Nunchaku's SDXL UNet does not support offloading and raises
NotImplementedError when offload=True is passed. Skip the parameter
for SDXL and log a warning instead of crashing.
Filter out reference entries tagged "nunchaku" from Extra Networks
when the active backend is not CUDA, since Nunchaku requires NVIDIA
GPUs. Entries remain in shared.reference_models for programmatic
lookup but are not yielded to the UI.
- Rename HuggingFace org from nunchaku-tech to nunchaku-ai across all
nunchaku model repos (flux, sdxl, sana, z-image, qwen, t5)
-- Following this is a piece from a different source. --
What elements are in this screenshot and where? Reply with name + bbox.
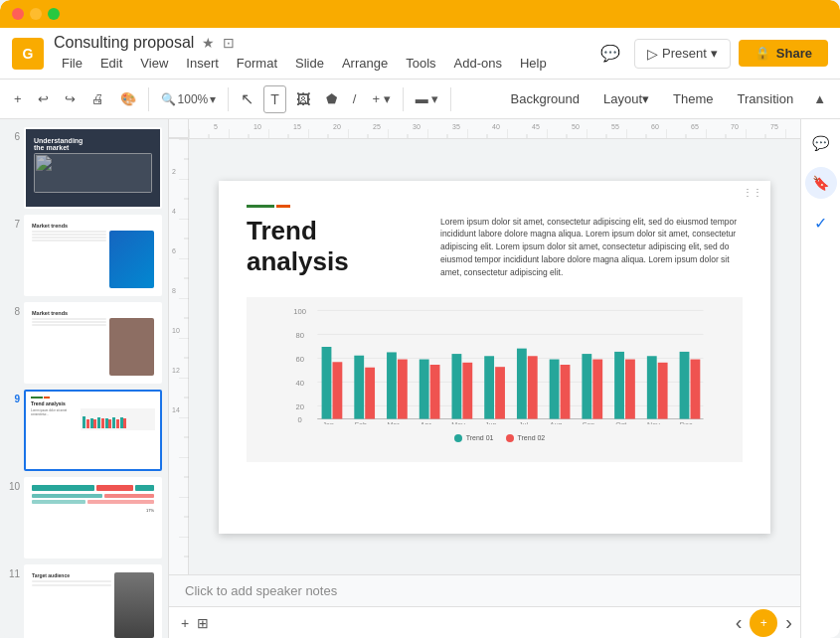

- Add per-torch-version nunchaku version mapping instead of single global
version, with robust torch version parsing
- Add 'Fill (Nunchaku)' and 'Depth (Nunchaku)' options to Flux Tools
dropdown, loading models with +nunchaku suffix for SVDQuant quantization
- Mark Fill and Depth nunchaku reference entries as hidden so they remain
available for check_nunchaku() lookup but don't appear in Extra Networks
- Filter hidden reference models in ui_extra_networks_checkpoints
Replace manual Model/TE checkboxes in Quantization Settings with a
dedicated "Nunchaku" tab in the Extra Networks menu where users can
directly select nunchaku-quantized model variants. Detection is now
using a +nunchaku path marker for disambiguation.